Entries shown:

*** Begin section ***

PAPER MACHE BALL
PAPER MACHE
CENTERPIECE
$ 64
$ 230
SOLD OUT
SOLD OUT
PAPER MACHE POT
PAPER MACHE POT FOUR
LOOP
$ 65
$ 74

*** End section ***
*** Begin section ***

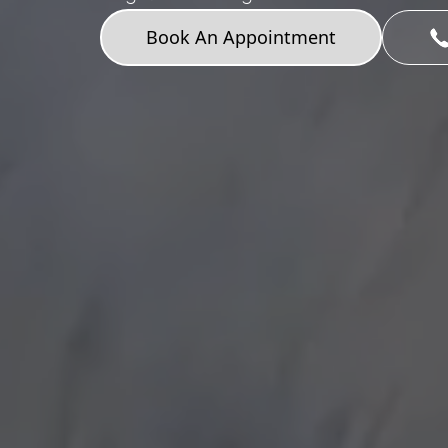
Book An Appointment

*** End section ***

Directions: From the records above, copy each line in which the string "PAPER" occurs.

The completed task:
PAPER MACHE BALL
PAPER MACHE
PAPER MACHE POT
PAPER MACHE POT FOUR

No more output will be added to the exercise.